Lombard will pay Ms. Davenport’s expenses in relation to this preliminary issue hearing. The parties will advise within 30 days of this decision if they cannot agree on the amount payable.
November 14, 2008
David Leitch Arbitrator
Date
Footnotes
- These benefits were payable pursuant to The Statutory Accident Benefits Schedule - Accidents after December 31, 1993 and before November 1, 1996, Ontario Regulation 776/93, as amended.
- R.R.O. 1990, O. Reg. 664, as amended by O. Reg. 780/93.
- Exhibit 1.
- Schedule A stated that while there were four types of weekly benefits - Income Replacement Benefits, Education Disability Benefits, Caregiver Benefits and Other Disability Benefits - “in most cases, ... an insured person will only be entitled to receive one of the four types of weekly benefits.” See Exhibit 1, pp. 5-6 of 13.
- Schedule A explained that an insured person who continued to qualify for weekly benefits after 104 weeks might be eligible to weekly Loss of Earning Capacity Benefits. See Exhibit 1, p. 6 of 13.
- Various categories of pecuniary losses were listed in Schedule A: visitor’s expenses, dependant care expenses, housekeeping and home maintenance expenses, damaged clothing expenses and personal effects and the cost of examinations. See Exhibit 1, pp. 8-9 of 13.
- 1990 CanLII 70 (SCC), [1990] 2 S.C.R. 311.
- Ms.

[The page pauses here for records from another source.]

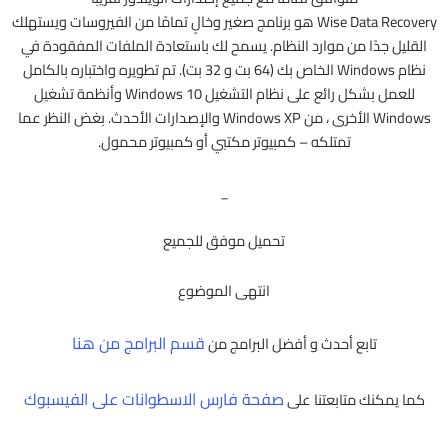
Wise Data Recovery هو برنامج صغير وخالٍ تمامًا من الفيروسات ويستهلك
القليل جدًا من موارد النظام. يسمح لك باستعادة الملفات المفقودة في
نظام Windows الخاص بك (64 بت و 32 بت). تم تطويره واختباره بالكامل
للعمل بشكل رائع على نظام التشغيل Windows 10 وأنظمة تشغيل
Windows الأخرى ، من Windows XP والإصدارات الأحدث. بغض النظر عما
تمتلكه – كمبيوتر مكتبي أو كمبيوتر محمول.
_
تحميل موفق للجميع
انتهى الموضوع
قسم البرامج من هنا
تابع أحدث و أفضل البرامج من
صفحة فارس الاسطوانات على الفيسبوك
كما يمكنك متابعتنا على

Edroos’s written submission dated July 14, 2008.
- (FSCO A06-000125, December 5, 2007).
- (2008) 2008 ONCA 212, 90 O.R. (3d) 223.
- See Horvath and Allstate Insurance Company of Canada (FSCO A02-000482, June 9, 2003), Antony and RBC General Insurance Company (FSCO A02-000217, March 12, 2003), upheld at Appeal (P03-00023, July 22, 2004) and Lin and Liu and ING Insurance Company of Canada (FSCO A06-001732 and A06-001689, May 2, 2008)
- 2002 SCC 30, [2002] 2 S.C.R. 129.
- (2001) 2001 CanLII 24147 (ON CA), 53 O.R. (3d) 383, paragraph 21.
- (1999) 1999 CanLII 19913 (ON CTGD), 49 O.R. (3d) 100.
- See footnote 13.
- [1999] O.J. No. 3678.
- See Footnote 14.
- (2000) 2000 CanLII 1539 (ON CA), 49 O.R. (3d) 97.
- (FSCO A96-000601, January 31, 2000).
- That was the view taken by Arbitrator Vanderbent in King, see footnote 19, and I agree.
- Justice Spiegel and Arbitrator Vanderbent expressed opposing views on this question but the Court of Appeal declined to resolve the issue in the appeal of Justice Spiegel’s decision in Opoku v. Pal (2000) 2000 CanLII 1539 (ON CA), 49 O.R. (3d) 97.